# What Dressage Saddle for horse with big shoulder movement?



## maresRus (20 April 2011)

hi
I'm looking for suggestions for a Dressage Saddle for my horse with big shoulders.

I have an albion which is fitted correctly by a master saddler and recently checked, but I feel my horse is not willing to move her shoulders as much as she can to produce medium trot & canter.
She moves well when loose schooled or if something exciting happens on a hack then she will go into medium trot, but in the school she just doesn't want to stretch to lengthen the stride.

The horse just doesn't seem willing in the saddle. I think she feels restricted in the shoulder. 

There are so many saddles on the market it gets confusing.....just wondered if anyone out there had a similar issue and found a saddle the horse was happy to move more freely?


----------



## millimoo (20 April 2011)

My mum has a Paul Fielder International - her horse has big shoulders, and is very active behind..... 
She loves it, its made to measure (horse and rider) and has helped her position and stillness in the saddle..... she's had it 12 months now and it's been fab.

She only got one as she had the opportunity to borrow a proffessionals whilst on a course as she was struggling with her previous saddle at the time - fitted with FLAIR and bouncing her around.

http://www.fielderhorseandrider.com/dressage-saddles-c33.html (Read description about shoulders in the blurb)


----------



## Lotty (20 April 2011)

My mare has a big shoulder movement.
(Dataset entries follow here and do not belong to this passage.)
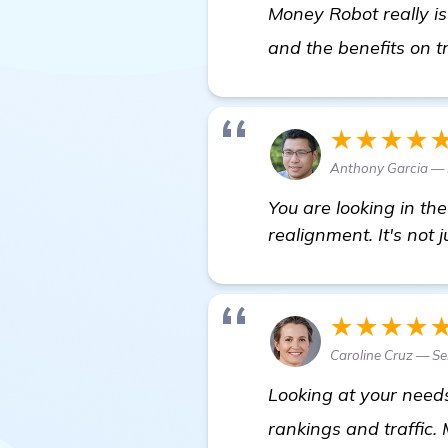
Money Robot really is
and the benefits on t
★★★★
Anthony Garcia — 
You are looking in th
realignment. It's not 
★★★★
Caroline Cruz — Se
Looking at your need
rankings and traffic.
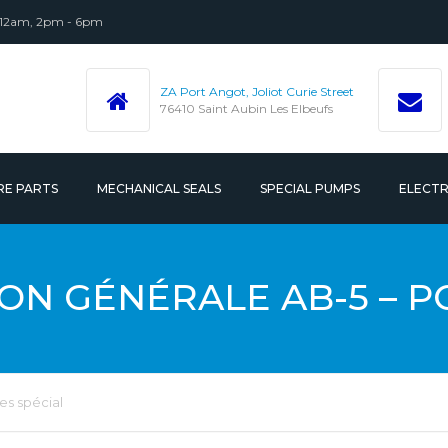
 12am, 2pm - 6pm
ZA Port Angot, Joliot Curie Street
76410 Saint Aubin Les Elbeufs
RE PARTS
MECHANICAL SEALS
SPECIAL PUMPS
ELECT
 ACCESSORIES
N GÉNÉRALE AB-5 – P
s spécial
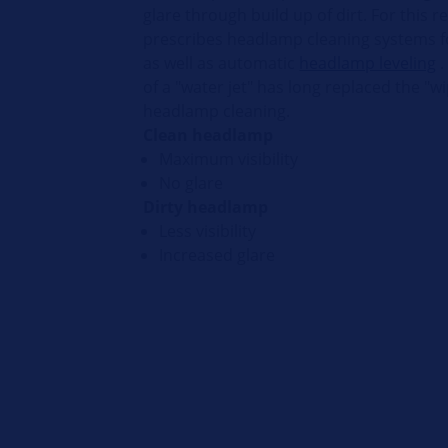
glare through build up of dirt. For this r
prescribes headlamp cleaning systems fo
as well as automatic
headlamp leveling
.
of a "water jet" has long replaced the "wi
headlamp cleaning.
Clean headlamp
Maximum visibility
No glare
Dirty headlamp
Less visibility
Increased glare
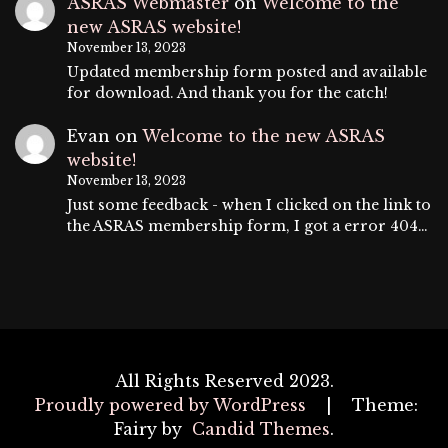
ASRAS Webmaster
on
Welcome to the
new ASRAS website!
November 13, 2023
Updated membership form posted and available
for download. And thank you for the catch!
Evan
on
Welcome to the new ASRAS
website!
November 13, 2023
Just some feedback - when I clicked on the link to
the ASRAS membership form, I got a error 404…
All Rights Reserved 2023.
Proudly powered by WordPress
|
Theme:
Fairy by
Candid Themes
.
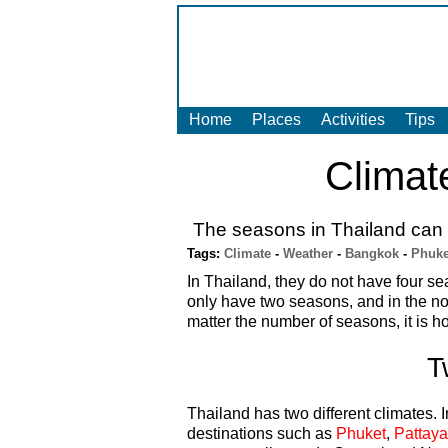
Home
Places
Activities
Tips
Climat
The seasons in Thailand can b
Tags:
Climate
-
Weather
-
Bangkok
-
Phuke
In Thailand, they do not have four se
only have two seasons, and in the no
matter the number of seasons, it is hot
T
Thailand has two different climates. 
destinations such as
Phuket
,
Pattaya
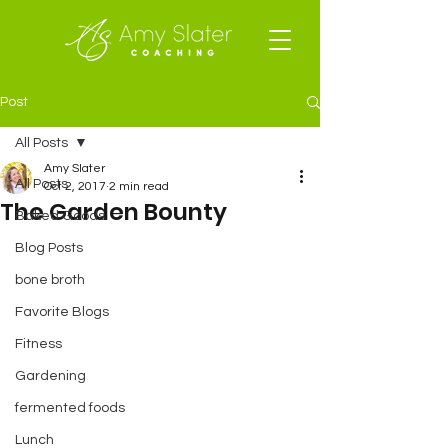
Post
All Posts
Amy Slater
All Posts
Oct 2, 2017
2 min read
The Garden Bounty
Baked Goods
Blog Posts
bone broth
Favorite Blogs
Fitness
Gardening
fermented foods
Lunch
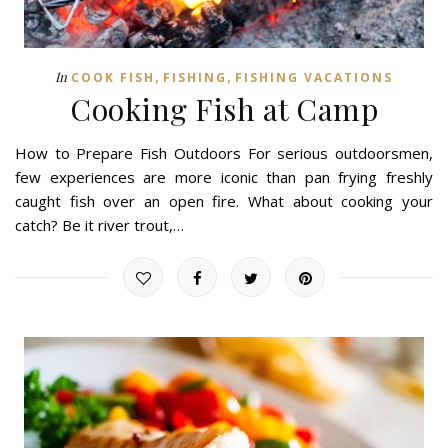
,
,
In
COOK FISH
FISHING
FISHING VACATIONS
Cooking Fish at Camp
How to Prepare Fish Outdoors For serious outdoorsmen,
few experiences are more iconic than pan frying freshly
caught fish over an open fire. What about cooking your
catch? Be it river trout,…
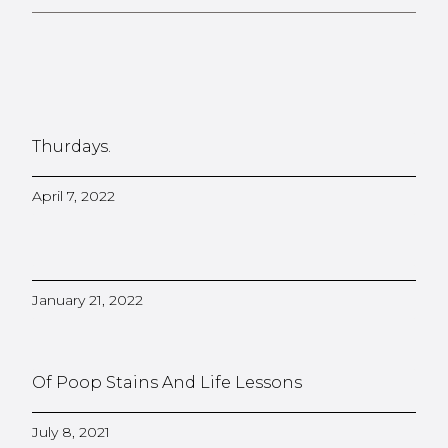
Thurdays.
April 7, 2022
January 21, 2022
Of Poop Stains And Life Lessons
July 8, 2021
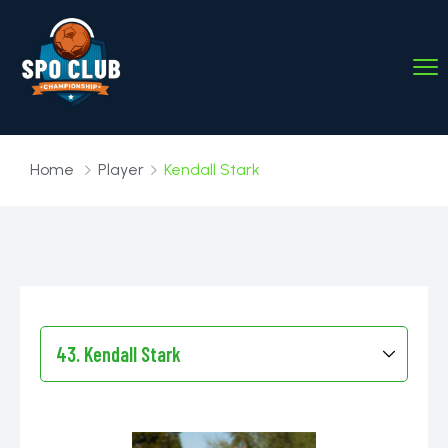
Home
Player
Kendall Stark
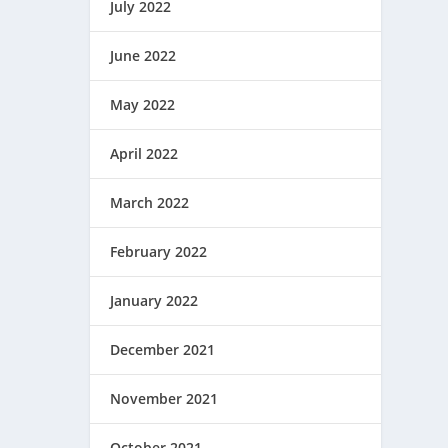
July 2022
June 2022
May 2022
April 2022
March 2022
February 2022
January 2022
December 2021
November 2021
October 2021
My last saddle was a saddle co. dressage saddle which seemed to give her room, I have an Albion Platinum Royale and she goes really well in it.


----------



## imafluffybunny (25 April 2011)

I got a WOW saddle for my big moving WB and he never moved better, it really freed up his shoulder.


----------



## Louby (25 April 2011)

I was going to suggest an Albion.  Mainly as Ive has a Jaguar for the last 8 years and recently changed to an Albion SLK Ultima and cant believe the difference in my horse.  Id never realised how free he could feel, so much so I felt I couldnt ride .   Both saddles were fit by the same saddler so it isnt a case of it now fits and the other didnt.


----------



## coen (25 April 2011)

I have a fairfax dressage saddle which is brilliant, my horse has huge withers and shoulders but he moves freely in this and it is so comfortable.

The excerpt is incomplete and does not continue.